Optimizing Subroutines in Assembly Language by Agner Fog - HTML preview

/ Home / Computer Sciences / Optimizing Subroutines in Assembly Language

PLEASE NOTE: This is an HTML preview only and some elements such as links or page numbers may be incorrect.
Download the book in PDF, ePub, Kindle for a complete version.

2 Before you start

2.1 Things to decide before you start programming

Before you start to program in assembly, you have to think about why you want to use assembly language, which part of your program you need to make in assembly, and what programming method to use. If you haven't made your development strategy clear, then you will soon find yourself wasting time optimizing the wrong parts of the program, doing things in assembly that could have been done in C++, attempting to optimize things that cannot be optimized further, making spaghetti code that is difficult to maintain, and making code that is full or errors and difficult to debug.

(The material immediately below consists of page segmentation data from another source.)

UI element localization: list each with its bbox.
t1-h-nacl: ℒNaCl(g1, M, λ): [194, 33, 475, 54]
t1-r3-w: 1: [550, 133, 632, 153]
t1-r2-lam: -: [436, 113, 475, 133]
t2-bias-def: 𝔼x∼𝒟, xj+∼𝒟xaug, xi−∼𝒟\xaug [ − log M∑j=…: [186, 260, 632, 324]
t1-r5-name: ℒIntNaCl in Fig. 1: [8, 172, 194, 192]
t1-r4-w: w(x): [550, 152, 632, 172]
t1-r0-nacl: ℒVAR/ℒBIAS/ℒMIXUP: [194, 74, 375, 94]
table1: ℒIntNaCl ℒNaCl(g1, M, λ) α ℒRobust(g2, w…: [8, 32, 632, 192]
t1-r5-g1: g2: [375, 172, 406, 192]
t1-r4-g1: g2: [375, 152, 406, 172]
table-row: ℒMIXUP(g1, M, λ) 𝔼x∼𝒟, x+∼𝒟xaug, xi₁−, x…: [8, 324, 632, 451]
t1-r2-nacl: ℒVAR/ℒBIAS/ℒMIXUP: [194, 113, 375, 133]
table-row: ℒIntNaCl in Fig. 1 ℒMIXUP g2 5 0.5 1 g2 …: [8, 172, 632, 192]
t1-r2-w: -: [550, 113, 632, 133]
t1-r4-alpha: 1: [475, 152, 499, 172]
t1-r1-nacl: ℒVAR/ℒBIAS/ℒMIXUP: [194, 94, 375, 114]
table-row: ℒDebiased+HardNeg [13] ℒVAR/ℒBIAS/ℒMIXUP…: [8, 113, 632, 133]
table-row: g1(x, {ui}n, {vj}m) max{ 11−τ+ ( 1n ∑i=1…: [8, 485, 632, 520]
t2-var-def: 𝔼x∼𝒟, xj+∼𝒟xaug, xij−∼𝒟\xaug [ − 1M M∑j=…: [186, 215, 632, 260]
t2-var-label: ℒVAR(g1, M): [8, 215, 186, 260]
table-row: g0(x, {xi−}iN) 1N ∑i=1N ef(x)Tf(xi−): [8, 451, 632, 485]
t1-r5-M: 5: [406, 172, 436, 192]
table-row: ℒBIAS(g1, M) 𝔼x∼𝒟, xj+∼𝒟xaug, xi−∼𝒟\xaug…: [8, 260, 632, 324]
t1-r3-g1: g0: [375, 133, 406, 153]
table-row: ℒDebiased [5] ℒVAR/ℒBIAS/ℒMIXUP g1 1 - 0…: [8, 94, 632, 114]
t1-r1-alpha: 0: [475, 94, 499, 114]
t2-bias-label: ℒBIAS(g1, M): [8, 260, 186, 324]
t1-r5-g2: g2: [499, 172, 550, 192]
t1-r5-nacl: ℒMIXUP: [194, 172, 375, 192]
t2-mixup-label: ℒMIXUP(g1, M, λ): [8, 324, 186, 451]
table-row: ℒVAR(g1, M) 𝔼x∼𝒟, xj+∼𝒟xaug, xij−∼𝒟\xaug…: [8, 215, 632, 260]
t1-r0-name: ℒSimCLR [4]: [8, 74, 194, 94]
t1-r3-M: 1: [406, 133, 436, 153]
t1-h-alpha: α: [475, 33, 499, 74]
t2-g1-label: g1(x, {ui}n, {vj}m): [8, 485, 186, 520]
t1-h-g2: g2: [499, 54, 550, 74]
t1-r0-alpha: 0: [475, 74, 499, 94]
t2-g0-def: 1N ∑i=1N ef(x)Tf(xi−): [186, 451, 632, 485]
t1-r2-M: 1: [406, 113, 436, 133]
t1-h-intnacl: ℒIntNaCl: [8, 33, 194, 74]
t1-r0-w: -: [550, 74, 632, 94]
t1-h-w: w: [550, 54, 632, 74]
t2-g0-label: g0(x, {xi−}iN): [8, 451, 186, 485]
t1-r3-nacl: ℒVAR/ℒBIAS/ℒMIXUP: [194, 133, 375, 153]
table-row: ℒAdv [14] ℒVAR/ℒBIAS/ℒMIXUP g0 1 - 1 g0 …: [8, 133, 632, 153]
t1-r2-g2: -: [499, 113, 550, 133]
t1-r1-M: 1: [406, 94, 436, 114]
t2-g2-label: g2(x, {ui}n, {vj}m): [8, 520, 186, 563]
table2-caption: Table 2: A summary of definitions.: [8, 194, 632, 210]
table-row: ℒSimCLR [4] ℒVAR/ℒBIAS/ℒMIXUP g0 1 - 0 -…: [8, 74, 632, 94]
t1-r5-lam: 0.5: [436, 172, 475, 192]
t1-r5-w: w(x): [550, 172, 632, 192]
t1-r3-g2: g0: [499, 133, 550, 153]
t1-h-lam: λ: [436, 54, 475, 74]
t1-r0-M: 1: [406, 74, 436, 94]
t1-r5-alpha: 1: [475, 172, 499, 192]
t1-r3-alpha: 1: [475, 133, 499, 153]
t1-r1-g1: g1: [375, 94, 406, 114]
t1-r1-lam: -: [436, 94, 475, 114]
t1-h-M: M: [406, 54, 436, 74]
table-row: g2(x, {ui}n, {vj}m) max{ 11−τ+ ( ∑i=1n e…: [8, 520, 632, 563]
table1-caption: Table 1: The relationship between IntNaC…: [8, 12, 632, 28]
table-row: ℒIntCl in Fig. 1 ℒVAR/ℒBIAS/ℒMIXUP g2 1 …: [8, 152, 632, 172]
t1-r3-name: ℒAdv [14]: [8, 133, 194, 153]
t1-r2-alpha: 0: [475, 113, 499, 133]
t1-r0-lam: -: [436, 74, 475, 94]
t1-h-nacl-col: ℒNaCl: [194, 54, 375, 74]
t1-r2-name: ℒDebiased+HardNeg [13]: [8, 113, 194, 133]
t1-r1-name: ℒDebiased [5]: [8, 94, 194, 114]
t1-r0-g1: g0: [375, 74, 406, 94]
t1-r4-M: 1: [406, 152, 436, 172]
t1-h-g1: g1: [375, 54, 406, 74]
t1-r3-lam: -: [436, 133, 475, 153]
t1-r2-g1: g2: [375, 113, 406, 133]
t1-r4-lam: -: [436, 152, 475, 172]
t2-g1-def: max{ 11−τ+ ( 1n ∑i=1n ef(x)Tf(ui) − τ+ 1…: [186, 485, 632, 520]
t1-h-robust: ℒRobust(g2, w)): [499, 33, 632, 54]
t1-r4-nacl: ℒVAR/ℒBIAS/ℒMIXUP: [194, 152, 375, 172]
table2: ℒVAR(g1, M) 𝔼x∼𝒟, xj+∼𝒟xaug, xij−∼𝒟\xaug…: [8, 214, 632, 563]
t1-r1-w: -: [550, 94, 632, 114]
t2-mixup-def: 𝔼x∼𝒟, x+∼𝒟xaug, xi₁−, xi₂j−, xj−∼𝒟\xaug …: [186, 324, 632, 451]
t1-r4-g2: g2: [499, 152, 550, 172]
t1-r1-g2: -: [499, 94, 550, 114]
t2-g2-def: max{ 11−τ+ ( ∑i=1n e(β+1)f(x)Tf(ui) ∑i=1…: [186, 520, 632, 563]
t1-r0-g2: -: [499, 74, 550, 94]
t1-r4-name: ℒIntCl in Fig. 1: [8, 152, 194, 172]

Here is a checklist of things to consider before you start programming:

Never make the whole program in assembly. That is a waste of time. Assembly code should be used only where speed is critical and where a significant improvement in speed can be obtained. Most of the program should be made in C or C++. These are the programming languages that are most easily combined with assembly code.
If the purpose of using assembly is to make system code or use special instructions that are not available in standard C++ then you should isolate the part of the program that needs these instructions in a separate function or class with a well defined functionality. Use intrinsic functions (see p. 34) if possible.
If the purpose of using assembly is to optimize for speed then you have to identify the part of the program that consumes the most CPU time, possibly with the use of a profiler. Check if the bottleneck is file access, memory access, CPU instructions, or something else, as described in manual 1: "Optimizing software in C++". Isolate the critical part of the program into a function or class with a well-defined functionality.
If the purpose of using assembly is to make a function library then you should clearly define the functionality of the library. Decide whether to make a function library or a class library. Decide whether to use static linking (.lib in Windows, .a in Linux) or dynamic linking (.dll in Windows, .so in Linux). Static linking is usually more efficient, but dynamic linking may be necessary if the library is called from languages such as C# and Visual Basic. You may possibly make both a static and a dynamic link version of the library.
If the purpose of using assembly is to optimize an embedded application for size or speed then find a development tool that supports both C/C++ and assembly and make as much as possible in C or C++.
Decide if the code is reusable or application-specific. Spending time on careful optimization is more justified if the code is reusable. A reusable code is most appropriately implemented as a function library or class library.
Decide if the code should support multithreading. A multithreading application can take advantage of microprocessors with multiple cores. Any data that must be preserved from one function call to the next on a per-thread basis should be stored in a C++ class or a per-thread buffer supplied by the calling program.
Decide if portability is important for your application. Should the application work in both Windows, Linux and Intel-based Mac OS? Should it work in both 32 bit and 64 bit mode? Should it work on non-x86 platforms? This is important for the choice of compiler, assembler and programming method.
Decide if your application should work on old microprocessors. If so, then you may make one version for microprocessors with, for example, the SSE2 instruction set, and another version which is compatible with old microprocessors. You may even make several versions, each optimized for a particular CPU. It is recommended to make automatic CPU dispatching (see page 139).
There are three assembly programming methods to choose between: (1) Use intrinsic functions and vector classes in a C++ compiler. (2) Use inline assembly in a C++ compiler. (3) Use an assembler. These three methods and their relative advantages and disadvantages are described in chapter 5, 6 and 7 respectively (page 34, 36 and 45 respectively).
If you are using an assembler then you have to choose between different syntax dialects. It may be preferred to use an assembler that is compatible with the assembly code that your C++ compiler can generate.
Make your code in C++ first and optimize it as much as you can, using the methods described in manual 1: "Optimizing software in C++". Make the compiler translate the code to assembly. Look at the compiler-generated code and see if there are any possibilities for improvement in the code.
Highly optimized code tends to be very difficult to read and understand for others and even for yourself when you get back to it after some time. In order to make it possible to maintain the code, it is important that you organize it into small logical units (procedures or macros) with a well-defined interface and calling convention and appropriate comments. Decide on a consistent strategy for code comments and documentation.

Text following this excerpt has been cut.